Quality Advisor

Pareto diagram

What is it?

A Pareto diagram is a simple bar chart that ranks related measures in decreasing order of occurrence. The principle was developed by Vilfredo Pareto, an Italian economist and sociologist who conducted a study in Europe in the early 1900s on wealth and poverty. He found that wealth was concentrated in the hands of the few and poverty in the hands of the many. The principle is based on the unequal distribution of things in the universe. It is the law of the “significant few versus the trivial many.” The significant few things will generally make up 80% of the whole, while the trivial many will make up about 20%.

The purpose of a Pareto diagram is to separate the significant aspects of a problem from the trivial ones. By graphically separating the aspects of a problem, a team will know where to direct its improvement efforts. Reducing the largest bars identified in the diagram will do more for overall improvement than reducing the smaller ones.

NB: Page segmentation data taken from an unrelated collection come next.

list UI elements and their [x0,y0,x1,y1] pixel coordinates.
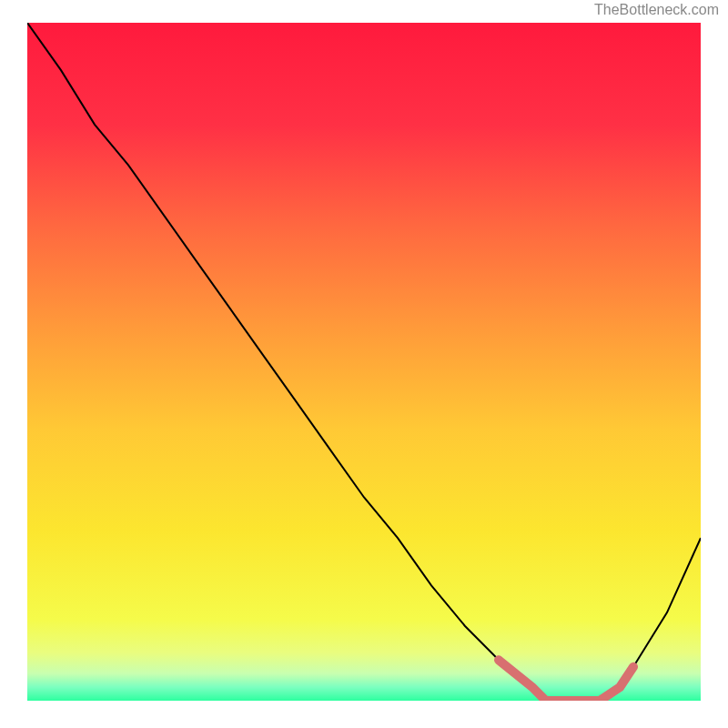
optimal-region-marker [499,660,633,701]
watermark-text: TheBottleneck.com [594,2,719,18]
bottleneck-curve [27,23,701,701]
chart-plot-area [27,23,701,701]
chart-container: TheBottleneck.com [0,0,728,728]
curve-overlay [27,23,701,701]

There are two ways to analyze Pareto data depending on what you want to know:

Counts Pareto: Use this type of Pareto analysis to learn which category occurs most often, you will need to do a counts Pareto diagram. To create a counts Pareto, you will need to know the categories and how often each occurred.

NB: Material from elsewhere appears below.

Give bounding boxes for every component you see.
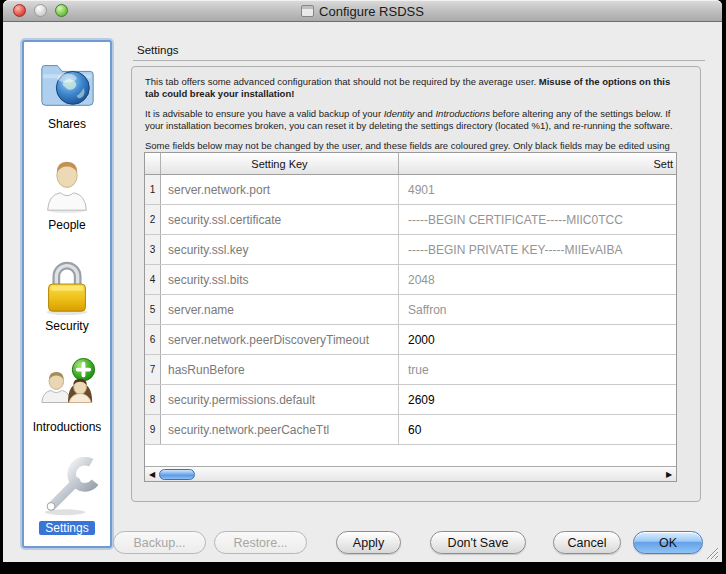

Cost Pareto: Use this type of Pareto analysis if you want to know which category of problem is the most expensive in terms of some cost. A cost Pareto provides more details about the impact of a specific category, than a count Pareto can. For example, suppose you have 50 occurrences of one problem and 3 occurrences of another. Based on a count Pareto, you would be likely to tackle the problem that occurred 50 times first. However, suppose the problem that occurred 50 times costs only $.50 per occurrence ($25 total) and the problem that occurs 3 times costs $50 each time ($150 total). Based on the cost Pareto, you may want to tackle the more expensive problem first. To create a cost Pareto, you will need to know the categories, how often each occurred, and a cost for each category.

What does it look like?

An example of a counts Pareto diagram is shown below.

g-chart

When is it used?

Use a Pareto diagram when you can answer “yes” to both these questions:

  1. Can data be arranged into categories?
  2. Is the rank of each category important?

Getting the most

Despite its simplicity, Pareto analysis is one of the most powerful of the problem-solving tools for system improvement. Getting the most from Pareto analysis includes making subdivisions, multi-perspective analyses, and repeat analyses.

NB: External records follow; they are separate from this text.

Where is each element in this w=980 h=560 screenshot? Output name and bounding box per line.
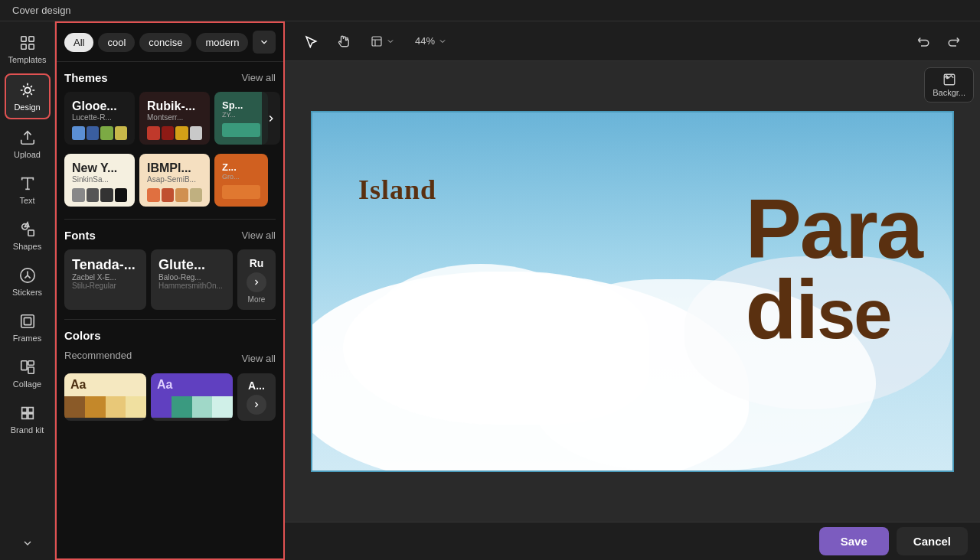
redo-btn[interactable] [940, 28, 968, 55]
sidebar-item-shapes[interactable]: Shapes [5, 214, 51, 257]
undo-redo-group [910, 28, 968, 55]
font-title-2: Glute... [158, 257, 225, 273]
zoom-btn[interactable]: 44% [407, 32, 455, 50]
svg-point-4 [24, 87, 30, 93]
theme-title-5: IBMPl... [147, 161, 202, 175]
sidebar-item-label-stickers: Stickers [12, 288, 42, 297]
theme-swatches-6 [222, 185, 260, 199]
theme-title-6: Z... [222, 161, 260, 173]
themes-next-btn[interactable] [262, 92, 280, 145]
theme-card-ibm[interactable]: IBMPl... Asap-SemiB... [139, 154, 210, 207]
filter-modern[interactable]: modern [196, 33, 248, 52]
select-tool-btn[interactable] [297, 28, 325, 55]
svg-rect-3 [28, 44, 33, 49]
font-card-more[interactable]: Ru More [237, 249, 276, 310]
svg-rect-13 [21, 361, 26, 370]
filter-bar: All cool concise modern [57, 23, 283, 62]
theme-title-2: Rubik-... [147, 99, 202, 113]
svg-rect-1 [28, 37, 33, 41]
filter-expand-btn[interactable] [253, 31, 276, 54]
bottom-bar: Save Cancel [285, 522, 980, 560]
sidebar-item-label-templates: Templates [8, 55, 46, 64]
svg-rect-16 [372, 37, 381, 46]
filter-concise[interactable]: concise [139, 33, 191, 52]
svg-rect-0 [21, 37, 25, 41]
undo-btn[interactable] [910, 28, 937, 55]
themes-view-all[interactable]: View all [241, 72, 276, 83]
fonts-row: Tenada-... Zacbel X-E... Stilu-Regular G… [64, 249, 276, 310]
app-title: Cover design [12, 5, 71, 16]
toolbar: 44% [285, 21, 980, 61]
zoom-level: 44% [415, 35, 435, 47]
canvas-text-paradise[interactable]: Para dise [745, 189, 922, 349]
sidebar-item-templates[interactable]: Templates [5, 28, 51, 70]
title-bar: Cover design [0, 0, 980, 21]
theme-swatches-5 [147, 188, 202, 202]
panel-content: Themes View all Glooe... Lucette-R... [57, 62, 283, 558]
color-card-blue[interactable]: A... [237, 373, 276, 421]
sidebar-item-upload[interactable]: Upload [5, 122, 51, 165]
canvas-frame[interactable]: Island Para dise [311, 111, 954, 472]
svg-rect-12 [24, 317, 31, 324]
collage-icon [18, 358, 37, 376]
theme-card-rubik[interactable]: Rubik-... Montserr... [139, 92, 210, 145]
themes-row-2: New Y... SinkinSa... IBMPl... [64, 154, 276, 207]
theme-title-3: Sp... [222, 99, 260, 111]
color-card-purple[interactable]: Aa [151, 373, 233, 421]
sidebar-item-text[interactable]: Text [5, 168, 51, 211]
font-card-tenada[interactable]: Tenada-... Zacbel X-E... Stilu-Regular [64, 249, 146, 310]
color-cards-row: Aa Aa [64, 373, 276, 421]
sidebar-item-stickers[interactable]: Stickers [5, 260, 51, 303]
stickers-icon [18, 266, 37, 285]
sidebar-item-label-frames: Frames [13, 334, 41, 343]
layout-btn[interactable] [364, 32, 401, 50]
design-panel: All cool concise modern Themes View all [55, 21, 285, 560]
theme-card-newy[interactable]: New Y... SinkinSa... [64, 154, 135, 207]
templates-icon [18, 34, 37, 52]
themes-title: Themes [64, 71, 108, 84]
color-aa-2: Aa [151, 373, 233, 396]
background-btn[interactable]: Backgr... [924, 67, 974, 103]
filter-all[interactable]: All [64, 33, 93, 52]
color-card-warm[interactable]: Aa [64, 373, 146, 421]
colors-view-all[interactable]: View all [241, 353, 276, 364]
theme-sub-5: Asap-SemiB... [147, 175, 202, 184]
main-area: Templates Design Upload [0, 21, 980, 560]
sidebar-item-collage[interactable]: Collage [5, 352, 51, 395]
font-sub2-2: HammersmithOn... [158, 282, 225, 290]
sidebar-item-label-brand: Brand kit [11, 425, 44, 435]
theme-sub-2: Montserr... [147, 113, 202, 122]
canvas-wrapper[interactable]: Island Para dise Backgr... [285, 61, 980, 522]
theme-sub-6: Gro... [222, 173, 260, 181]
canvas-text-island[interactable]: Island [358, 174, 436, 206]
theme-swatches-3 [222, 123, 260, 137]
colors-section-header: Colors [64, 329, 276, 342]
hand-tool-btn[interactable] [331, 28, 358, 55]
font-card-glute[interactable]: Glute... Baloo-Reg... HammersmithOn... [151, 249, 233, 310]
sidebar-item-label-shapes: Shapes [13, 242, 41, 251]
theme-card-glooe[interactable]: Glooe... Lucette-R... [64, 92, 135, 145]
sidebar-item-brand[interactable]: Brand kit [5, 398, 51, 441]
sidebar-item-label-text: Text [19, 196, 34, 205]
svg-rect-2 [21, 44, 25, 49]
canvas-paradise-line2: dise [745, 269, 922, 350]
recommended-label: Recommended [64, 350, 132, 361]
themes-row-1: Glooe... Lucette-R... Rubik-... [64, 92, 276, 145]
fonts-view-all[interactable]: View all [241, 230, 276, 241]
sidebar-item-frames[interactable]: Frames [5, 306, 51, 349]
fonts-title: Fonts [64, 229, 96, 242]
svg-rect-11 [21, 315, 34, 328]
shapes-icon [18, 220, 37, 239]
svg-rect-14 [28, 361, 33, 366]
font-sub2-1: Stilu-Regular [72, 282, 139, 290]
theme-card-z[interactable]: Z... Gro... [214, 154, 268, 207]
divider-1 [64, 219, 276, 220]
color-swatches-2 [151, 396, 233, 418]
theme-card-sp[interactable]: Sp... ZY... [214, 92, 268, 145]
filter-cool[interactable]: cool [98, 33, 135, 52]
sidebar-expand-btn[interactable] [14, 532, 41, 554]
cancel-button[interactable]: Cancel [897, 527, 968, 555]
save-button[interactable]: Save [819, 527, 889, 555]
text-icon [18, 174, 37, 193]
sidebar-item-design[interactable]: Design [5, 73, 51, 119]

Subdivisions are useful when data has been first recorded at a very general level, but problem solving needs to occur at a more specific level. A retail chain manager might create a Pareto diagram for all the customer returns of furniture by store in his district. Once he or she has identified the store which contributes most returns to the total, the next step might be to analyze that store’s returns by furniture type. If “chairs” turned up as the biggest category of furniture returns for the store in question, yet another Pareto of chair returns might help to discover whether dining room chairs, occasional chairs, wooden chairs, or upholstered chairs were being returned more frequently. Because the Pareto principle holds for subgroupings of data, such successive analyses can be performed to help teams target small elements of a large problem.

Multi-perspective analyses are useful when data can be stratified or subdivided in several different ways. The retail manager might study customer returns of furniture by number of units and again by cost. A store might discover that chairs have accounted for the majority of items returned over a period of time, but that fine dining sets accounted for the majority of cost. Depending on priority, the problem could be attacked to reduce either the highest frequency or the highest cost item. The district retail manager might study his or her district-wide furniture returns by store, by lot number, by furniture type, by cause for return, by frequency, by cost, by salesperson, by delivery carrier, or by any other set of categories he or she thinks may reveal opportunities for improvement. Multi-perspective Pareto analysis helps assure that a set of data is reviewed from all angles and that many explanations for variability are considered.

Repeat analyses are useful when improvement activity is underway and performance data is changing over time. If the retail manager worked with the store’s delivery staff to reduce the number of fine dining sets being damaged and subsequently returned, it would be useful to repeat an earlier Pareto analysis using more recent data to see if the target category has shrunk. Depending on the cycle of data collection—hourly, daily, weekly, monthly, quarterly, or other—repeated Pareto analyses help to monitor the improvements made to the system producing the data.

Caution is in order for users of Pareto analysis who have not monitored the systems they are studying for stability. A wildly fluctuating system will produce inconsistent Pareto rankings that can lead to misjudgments. If, for example, the retail manager failed to note that customer furniture returns varied greatly from month to month, the ranking of categories may be entirely different in a month with high returns from those of a month in which returns were unusually low. Repeated Pareto analyses can help to confirm rankings, but the most effective protection against being misled is to first use a control chart to tell if the system is stable and predictable.